(Collected data)
# # #
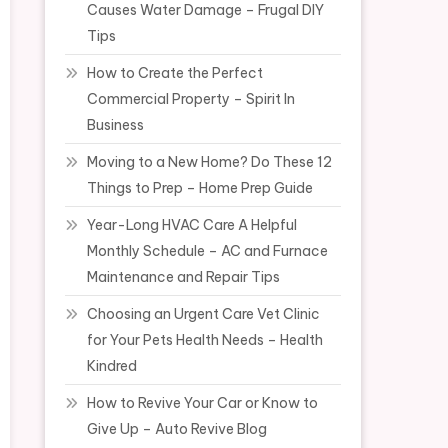
Causes Water Damage – Frugal DIY
Tips
How to Create the Perfect
Commercial Property – Spirit In
Business
Moving to a New Home? Do These 12
Things to Prep – Home Prep Guide
Year-Long HVAC Care A Helpful
Monthly Schedule – AC and Furnace
Maintenance and Repair Tips
Choosing an Urgent Care Vet Clinic
for Your Pets Health Needs – Health
Kindred
How to Revive Your Car or Know to
Give Up – Auto Revive Blog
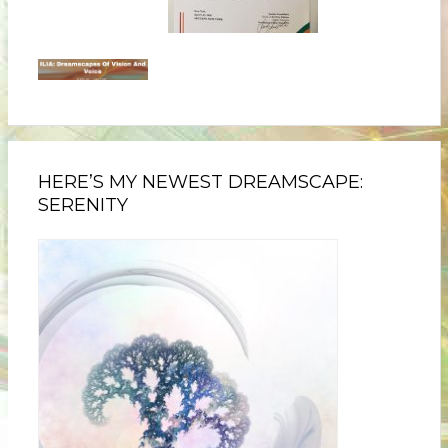
HERE’S MY NEWEST DREAMSCAPE:
SERENITY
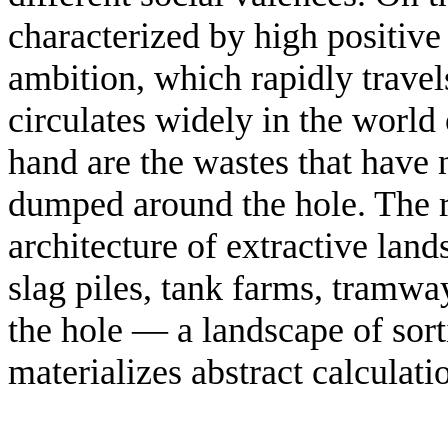
characterized by high positive
ambition, which rapidly travel
circulates widely in the world
hand are the wastes that have 
dumped around the hole. The re
architecture of extractive lan
slag piles, tank farms, tramwa
the hole — a landscape of sor
materializes abstract calculati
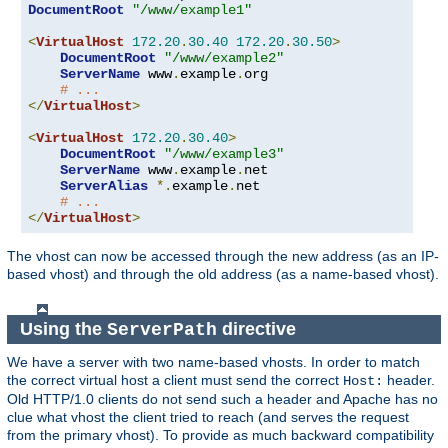
DocumentRoot
"/www/example1"
<
VirtualHost
172.20
.
30.40
172.20
.
30.50
>
DocumentRoot
"/www/example2"
ServerName
 www
.
example
.
org

# ...
</
VirtualHost
>
<
VirtualHost
172.20
.
30.40
>
DocumentRoot
"/www/example3"
ServerName
 www
.
example
.
net

ServerAlias
*.
example
.
net

# ...
</
VirtualHost
>
The vhost can now be accessed through the new address (as an IP-
based vhost) and through the old address (as a name-based vhost).
Using the
directive
ServerPath
We have a server with two name-based vhosts. In order to match
the correct virtual host a client must send the correct
header.
Host:
Old HTTP/1.0 clients do not send such a header and Apache has no
clue what vhost the client tried to reach (and serves the request
from the primary vhost). To provide as much backward compatibility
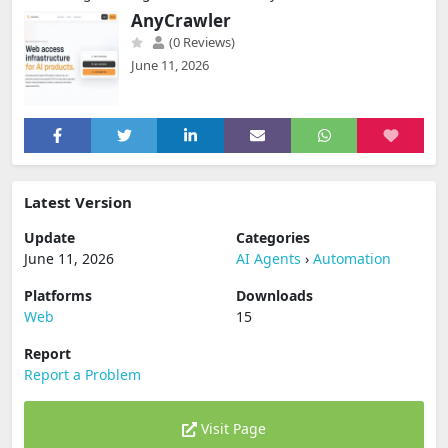
AnyCrawler
(0 Reviews)
June 11, 2026
Latest Version
Update
Categories
June 11, 2026
AI Agents
›
Automation
Platforms
Downloads
Web
15
Report
Report a Problem
Visit Page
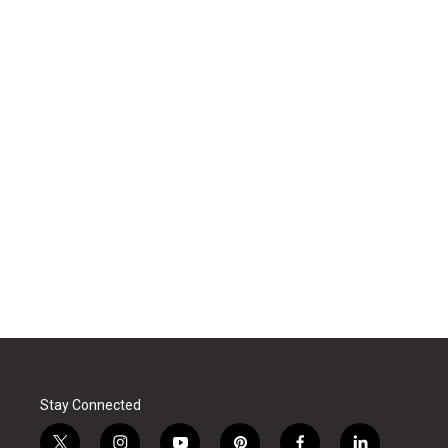
Stay Connected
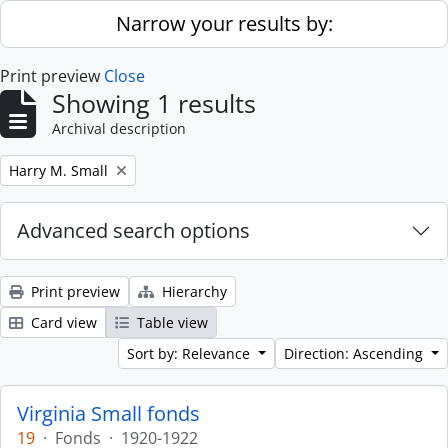
Skip to main content
Narrow your results by:
Print preview
Close
Showing 1 results
Archival description
Remove filter:
Harry M. Small
Advanced search options
Print preview
Hierarchy
Card view
Table view
Sort by: Relevance
Direction: Ascending
Virginia Small fonds
19
·
Fonds
·
1920-1922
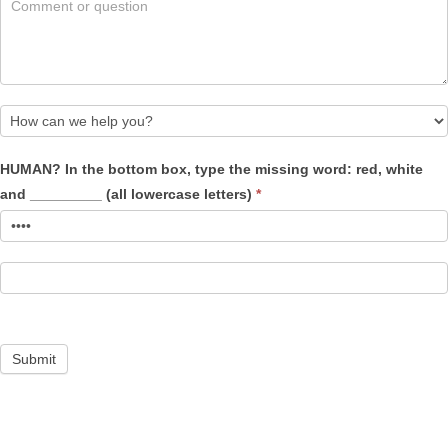
How
HUMAN? In the bottom box, type the missing word: red, white
can
and _________ (all lowercase letters)
*
we
help
you?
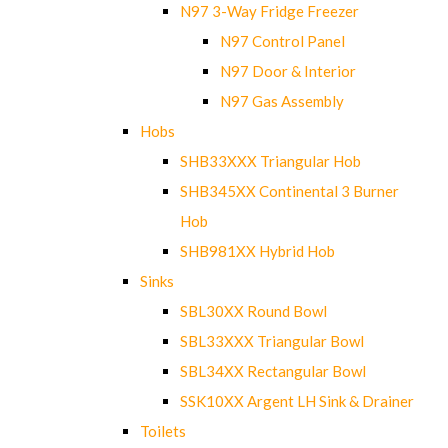
N97 3-Way Fridge Freezer
N97 Control Panel
N97 Door & Interior
N97 Gas Assembly
Hobs
SHB33XXX Triangular Hob
SHB345XX Continental 3 Burner
Hob
SHB981XX Hybrid Hob
Sinks
SBL30XX Round Bowl
SBL33XXX Triangular Bowl
SBL34XX Rectangular Bowl
SSK10XX Argent LH Sink & Drainer
Toilets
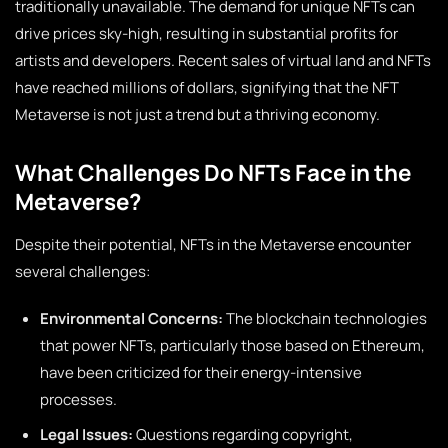
traditionally unavailable. The demand for unique NFTs can
drive prices sky-high, resulting in substantial profits for
artists and developers. Recent sales of virtual land and NFTs
have reached millions of dollars, signifying that the NFT
Metaverse is not just a trend but a thriving economy.
What Challenges Do NFTs Face in the
Metaverse?
Despite their potential, NFTs in the Metaverse encounter
several challenges:
Environmental Concerns:
The blockchain technologies
that power NFTs, particularly those based on Ethereum,
have been criticized for their energy-intensive
processes.
Legal Issues:
Questions regarding copyright,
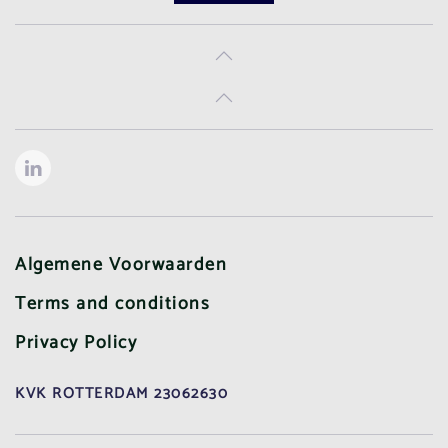
Algemene Voorwaarden
Terms and conditions
Privacy Policy
KVK ROTTERDAM 23062630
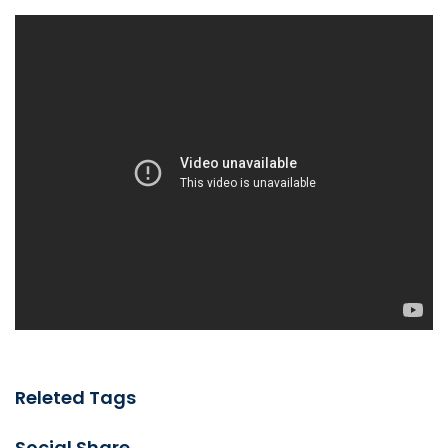
Releted Tags
Social Share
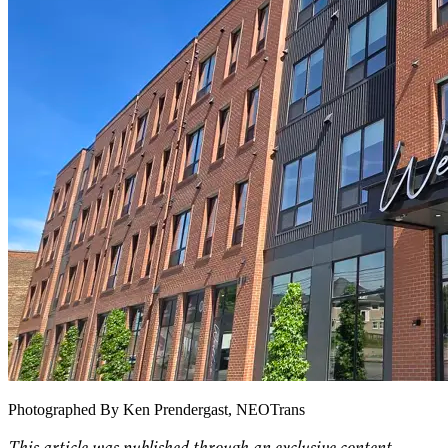
Photographed By Ken Prendergast, NEOTrans
This article was published through an exclusive content-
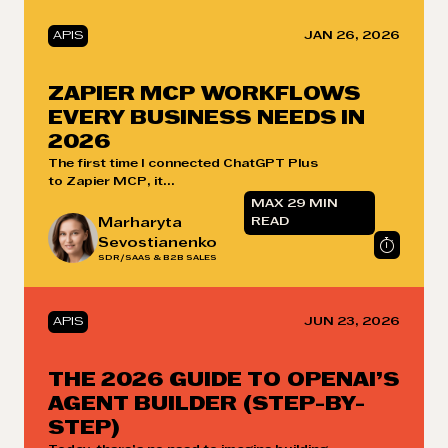
APIS
JAN 26, 2026
ZAPIER MCP WORKFLOWS
EVERY BUSINESS NEEDS IN
2026
The first time I connected ChatGPT Plus
to Zapier MCP, it...
MAX 29 MIN
Marharyta
READ
Sevostianenko
SDR/SAAS & B2B SALES
APIS
JUN 23, 2026
THE 2026 GUIDE TO OPENAI’S
AGENT BUILDER (STEP-BY-
STEP)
# # #
- [Task objective]
Output the data exactly as it appears. The pictures do not belong in it.

- [Task solution]
Causes Water Damage – Frugal DIY
Tips
How to Create the Perfect
Commercial Property – Spirit In
Business
Moving to a New Home? Do These 12
Things to Prep – Home Prep Guide
Year-Long HVAC Care A Helpful
Monthly Schedule – AC and Furnace
Maintenance and Repair Tips
Choosing an Urgent Care Vet Clinic
for Your Pets Health Needs – Health
Kindred
How to Revive Your Car or Know to
Give Up – Auto Revive Blog
HERE’S MY NEWEST DREAMSCAPE:
SERENITY
characterized by high positive
ambition, which rapidly travel
circulates widely in the world
hand are the wastes that have 
dumped around the hole. The re
architecture of extractive lan
slag piles, tank farms, tramwa
the hole — a landscape of sor
materializes abstract calculati
DocumentRoot
"/www/example1"
<
VirtualHost
172.20
.
30.40
172.20
.
30.50
>
DocumentRoot
"/www/example2"
ServerName
 www
.
example
.
org

# ...
</
VirtualHost
>
<
VirtualHost
172.20
.
30.40
>
DocumentRoot
"/www/example3"
ServerName
 www
.
example
.
net

ServerAlias
*.
example
.
net

# ...
</
VirtualHost
>
The vhost can now be accessed through the new address (as an IP-
based vhost) and through the old address (as a name-based vhost).
Using the
directive
ServerPath
We have a server with two name-based vhosts. In order to match
the correct virtual host a client must send the correct
header.
Host:
Old HTTP/1.0 clients do not send such a header and Apache has no
clue what vhost the client tried to reach (and serves the request
from the primary vhost). To provide as much backward compatibility
AnyCrawler
(0 Reviews)
June 11, 2026
Latest Version
Update
Categories
June 11, 2026
AI Agents
›
Automation
Platforms
Downloads
Web
15
Report
Report a Problem
Visit Page
Stay Connected
Skip to main content
Narrow your results by:
Print preview
Close
Showing 1 results
Archival description
Remove filter:
Harry M. Small
Advanced search options
Print preview
Hierarchy
Card view
Table view
Sort by: Relevance
Direction: Ascending
Virginia Small fonds
19
·
Fonds
·
1920-1922
How
HUMAN? In the bottom box, type the missing word: red, white
can
and _________ (all lowercase letters)
*
we
help
you?
N97 3-Way Fridge Freezer
N97 Control Panel
N97 Door & Interior
N97 Gas Assembly
Hobs
SHB33XXX Triangular Hob
SHB345XX Continental 3 Burner
Hob
SHB981XX Hybrid Hob
Sinks
SBL30XX Round Bowl
SBL33XXX Triangular Bowl
SBL34XX Rectangular Bowl
SSK10XX Argent LH Sink & Drainer
Toilets
traditionally unavailable. The demand for unique NFTs can
drive prices sky-high, resulting in substantial profits for
artists and developers. Recent sales of virtual land and NFTs
have reached millions of dollars, signifying that the NFT
Metaverse is not just a trend but a thriving economy.
What Challenges Do NFTs Face in the
Metaverse?
Despite their potential, NFTs in the Metaverse encounter
several challenges:
Environmental Concerns:
The blockchain technologies
that power NFTs, particularly those based on Ethereum,
have been criticized for their energy-intensive
processes.
Legal Issues:
Questions regarding copyright,
Algemene Voorwaarden
Terms and conditions
Privacy Policy
KVK ROTTERDAM 23062630
Releted Tags
Social Share
Photographed By Ken Prendergast, NEOTrans
This article was published through an exclusive content-
APIS
JAN 26, 2026
ZAPIER MCP WORKFLOWS
EVERY BUSINESS NEEDS IN
2026
The first time I connected ChatGPT Plus
to Zapier MCP, it...
MAX 29 MIN
Marharyta
READ
Sevostianenko
SDR/SAAS & B2B SALES
APIS
JUN 23, 2026
THE 2026 GUIDE TO OPENAI’S
AGENT BUILDER (STEP-BY-
STEP)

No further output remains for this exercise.